あ、俺、寝ます。それじゃ、おやすみなさい」
エメリッヒは、クラウスに残りの菓子を返すと、そそくさと出ていった。クラウスは溜息を一つついて、元々あった量りに乗る。
「…………やられた」
そこには、昨日までとさして変わりのない目方が示されていた。大方、新しい目方量りの方は、エメリッヒが針に細工をしたか、搬入時に狂っていることに気付いたものの放置していたのだろう。
奴のいたずらに、まんまとはめられたわけだ。
「まったく、仕方のない」
食べ物の恨みは恐ろしいことを知らないのか。
エメリッヒめ、どうしてくれよう。明日の訓練で、一人だけ特別メニューをやらせるか。いや、それよりみんなが面倒がって後回しにしている、宿舎の裏の草むしりをさせるか。それとも、本当は見習い騎士の仕事である、防具磨きを……。
クラウスは、仕返しの策を練りながら自室に戻る。鍵をかけ、椅子に座って、菓子をきちんと皿に盛りつける。
まずは、ホワイトショコラのチーズケーキを一口。しっとりとした生地が舌の上でとろけ、深いチーズの味と濃厚でミルキーなホワイトショコラの味が口の中に広がる。お茶を飲んで一呼吸おいてから、次はプロフィトロール・オ・ホワイトショコラを手に取る。一口で食べられてしまうシュークリームは、ふんわりとふくらんだシュー生地とパリパリのホワイトショコラ、中からあふれだすカスタードクリームに飾り用の銀色の粒がいいアクセントになって、これまた美味しかった。
両方を時間をかけてじっくりと味わい、気持ちも腹も満たされたクラウスは、多少のいたずらくらい許してやろうという気になった。
どちらにせよ、三個一度に食べるのはやめたほうがよかった。今日食べられなかった分は、明日改めてエメリッヒに買わせればいい。せっかくだから、分隊員の分も買わせるか。よし、そうしよう。
方針を決めたクラウスは、机の引き出しからノートを取り出す。これは、食べた菓子の感想を書き溜めているノートだ。早速、今日の菓子の感想を書き始める。
このノートの存在は、実はまだコレットには言っていない。見せればかなり参考になるだろうことはわかっているが、自分のようなものがこんなノートをちまちまと書いているというのは、どうなのだろう。実際、エメリッヒに見られたときには転げまわって爆笑された。あのときも口止めをするのが大変だった。

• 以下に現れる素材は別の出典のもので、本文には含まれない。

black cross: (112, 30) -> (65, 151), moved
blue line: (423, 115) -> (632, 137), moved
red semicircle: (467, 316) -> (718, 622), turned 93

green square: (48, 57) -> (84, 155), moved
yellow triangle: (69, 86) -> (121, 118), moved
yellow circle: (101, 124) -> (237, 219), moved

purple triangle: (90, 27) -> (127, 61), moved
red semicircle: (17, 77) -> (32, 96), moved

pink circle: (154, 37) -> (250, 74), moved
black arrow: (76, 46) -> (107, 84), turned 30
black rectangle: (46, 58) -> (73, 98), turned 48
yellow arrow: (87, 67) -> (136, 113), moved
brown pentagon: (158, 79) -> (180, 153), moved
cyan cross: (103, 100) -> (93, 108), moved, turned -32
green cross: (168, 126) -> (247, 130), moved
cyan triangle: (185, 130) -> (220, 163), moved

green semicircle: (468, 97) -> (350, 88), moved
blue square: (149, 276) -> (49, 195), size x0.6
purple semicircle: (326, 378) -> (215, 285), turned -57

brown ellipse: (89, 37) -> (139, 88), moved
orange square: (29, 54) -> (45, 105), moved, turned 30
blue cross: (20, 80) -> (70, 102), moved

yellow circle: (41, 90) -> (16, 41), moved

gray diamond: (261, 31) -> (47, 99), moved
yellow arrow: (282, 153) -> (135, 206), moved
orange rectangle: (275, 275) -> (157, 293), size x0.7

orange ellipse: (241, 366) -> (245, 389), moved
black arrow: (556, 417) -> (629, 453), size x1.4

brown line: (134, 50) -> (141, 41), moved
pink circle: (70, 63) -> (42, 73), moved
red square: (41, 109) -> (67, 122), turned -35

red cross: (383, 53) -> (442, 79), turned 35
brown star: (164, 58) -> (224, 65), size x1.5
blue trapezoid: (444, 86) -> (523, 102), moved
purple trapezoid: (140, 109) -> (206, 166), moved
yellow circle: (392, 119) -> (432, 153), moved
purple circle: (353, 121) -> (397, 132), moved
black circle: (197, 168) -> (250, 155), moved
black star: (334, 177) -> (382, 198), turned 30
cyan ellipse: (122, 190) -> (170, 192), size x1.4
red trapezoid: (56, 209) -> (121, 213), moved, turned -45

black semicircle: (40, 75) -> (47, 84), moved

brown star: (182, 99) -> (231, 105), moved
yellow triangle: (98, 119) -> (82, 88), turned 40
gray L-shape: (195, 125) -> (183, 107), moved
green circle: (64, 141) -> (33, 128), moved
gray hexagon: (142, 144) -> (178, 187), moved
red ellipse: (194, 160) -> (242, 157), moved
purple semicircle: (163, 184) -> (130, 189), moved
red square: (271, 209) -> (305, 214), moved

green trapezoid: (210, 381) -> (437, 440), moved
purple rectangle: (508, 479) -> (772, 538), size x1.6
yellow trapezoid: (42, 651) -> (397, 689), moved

コレットは笑ったり馬鹿にしたり引いたりはしないだろうが、最近は彼女の菓子の感想ばかり書いてあるので、作った本人に見られるのは恥ずかしい。しかも、感想には私見がかなり入っており、中には表現が、その、菓子に対するものというより、どうしても一緒に作っているために、自分の思いや作っているときの彼女の様子や言った言葉のメモまであって……。
「……っ」
クラウスは、苦しそうに胸を押さえる。ぽろりと、大きな手からペンが転げ落ちた。ここのところ、こんなことが頻繁にあった。はじめはコレットといるときだけだったが、最近は、彼女を思い出すだけで起きるようになっていた。
明日は医者に行こう。このままでは任務に差し支える。
そう考えたクラウスは、彼にしては珍しくノートを書きかけのまま机にしまい、寝台にもぐりこんだ。
明かりの消えた宿舎の中を、一人の男が足音を潜めて歩いている。
「針を直しておかないとな。明日絶対何かやらされる……」
こうしてまた、ティル・ナ・ノーグ天馬騎士団第六師団十八分隊の、なんということはない、平和な一日が終わるのであった。